The Projection and Command vessel Mistral in Brest, France.
The Projection and Command vessel Mistral in Brest, France.
Nicolas Tenzer

Defying U.S. and NATO pressure to cancel its $1.6 billion sale of two Mistral warships to Russia, French President François Hollande has said that the first will be delivered in October, while the delivery of the second would "depend on Russia's attitude."


PARIS — France simply cannot deliver two Mistral warships to Russia. Doing that would be like our country selling cannons to 1936 or 1938 Nazi Germany.

Selling warships to Russian President Vladimir Putin would be in stark contrast with President François Hollande's Russian stance since his election in May 2012, long before Moscow’s violation of Ukrainian sovereignty. This deal would be a violation of our principles, of our values and of the consistency of our foreign policy.

Someone needs to say this and sweep away any arguments to the contrary.

Some people claim that we are bound by the letter of a standing contract. Raising questions about the deal, they say, would undermine the state's basic credibility. Can we take this argument seriously when Russia violates international law? The current context also requires us to question it, because armament contracts should never be considered as regular ones.

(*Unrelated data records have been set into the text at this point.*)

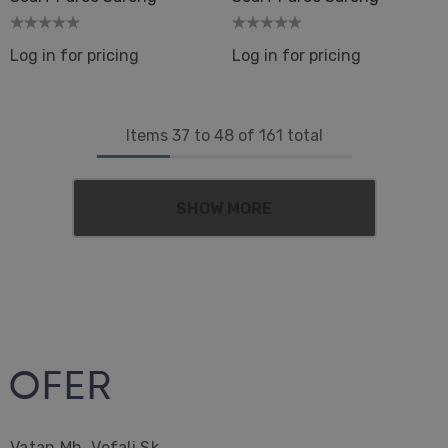
Log in for pricing
Log in for pricing
Items
37
to
48
of
161
total
SHOW MORE
Vatan Mh. Vefali Sk.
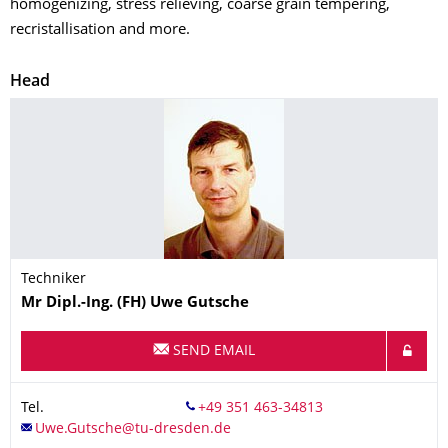
homogenizing, stress relieving, coarse grain tempering,
recristallisation and more.
Head
Techniker
Name
Mr
Dipl.-Ing. (FH)
Uwe
Gutsche
SEND EMAIL
Tel.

These people, then, talk about penalties if the deal falls through. Can we really point out this financial argument, while our values — as well as people's lives — are on the line? This would simply be pathetic.

They claim we should keep the best interests of our shipyards at heart and not drive workers to despair. Again, this argument doesn't hold up. After making the necessary changes, we could very well deliver the warships to our own navy, or work on finding other purchasers seduced by the operational quality of our helicopter carriers. These new partners should be NATO forces in the first place. It is always better to cancel a contract than to relinquish your soul.

Setting the standard

The third argument often expressed in favor of this French-Russian deal is the following: Why should France suffer from the sanctions policy when the U.S., Britain and Germany are trying to avoid its consequences, under the influenced of powerful lobbies?

Of course, we must condemn the hypocrisy of others and push for these sanctions to be shared fairly among EU countries and the U.S. But we also we need to remain a model, an example to follow. We need to show a united front, particularly in Europe. The European Union's collective credibility is at stake, along with its dignity and efficiency against a dangerous regime.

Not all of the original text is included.